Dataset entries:
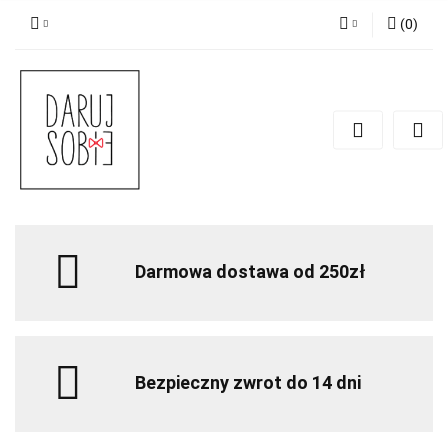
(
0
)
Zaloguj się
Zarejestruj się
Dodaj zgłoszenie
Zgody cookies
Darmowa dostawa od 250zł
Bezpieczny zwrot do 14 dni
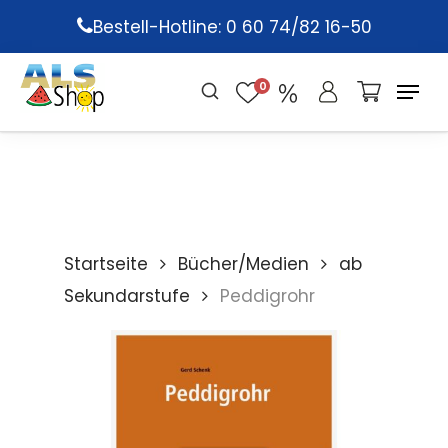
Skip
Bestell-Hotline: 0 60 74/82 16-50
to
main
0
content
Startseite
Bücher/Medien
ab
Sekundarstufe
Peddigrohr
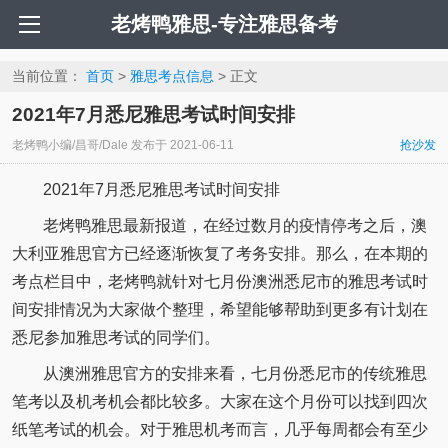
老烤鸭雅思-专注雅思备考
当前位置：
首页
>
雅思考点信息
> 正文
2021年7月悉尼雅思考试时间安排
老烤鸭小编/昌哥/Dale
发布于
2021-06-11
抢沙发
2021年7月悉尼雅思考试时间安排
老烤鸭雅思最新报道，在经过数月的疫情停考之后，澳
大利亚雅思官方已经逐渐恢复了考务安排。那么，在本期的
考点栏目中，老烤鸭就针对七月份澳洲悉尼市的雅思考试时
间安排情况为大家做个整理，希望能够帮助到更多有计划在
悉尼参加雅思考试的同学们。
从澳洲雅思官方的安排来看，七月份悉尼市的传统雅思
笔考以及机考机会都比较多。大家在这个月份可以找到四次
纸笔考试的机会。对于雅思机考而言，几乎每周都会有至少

→ Activity
A faithful copy of the records above, without images, is what to give back.

→ Result for this task
(
0
)
Zaloguj się
Zarejestruj się
Dodaj zgłoszenie
Zgody cookies
Darmowa dostawa od 250zł
Bezpieczny zwrot do 14 dni
Skip
Bestell-Hotline: 0 60 74/82 16-50
to
main
0
content
Startseite
Bücher/Medien
ab
Sekundarstufe
Peddigrohr
老烤鸭雅思-专注雅思备考
当前位置：
首页
>
雅思考点信息
> 正文
2021年7月悉尼雅思考试时间安排
老烤鸭小编/昌哥/Dale
发布于
2021-06-11
抢沙发
2021年7月悉尼雅思考试时间安排
老烤鸭雅思最新报道，在经过数月的疫情停考之后，澳
大利亚雅思官方已经逐渐恢复了考务安排。那么，在本期的
考点栏目中，老烤鸭就针对七月份澳洲悉尼市的雅思考试时
间安排情况为大家做个整理，希望能够帮助到更多有计划在
悉尼参加雅思考试的同学们。
从澳洲雅思官方的安排来看，七月份悉尼市的传统雅思
笔考以及机考机会都比较多。大家在这个月份可以找到四次
纸笔考试的机会。对于雅思机考而言，几乎每周都会有至少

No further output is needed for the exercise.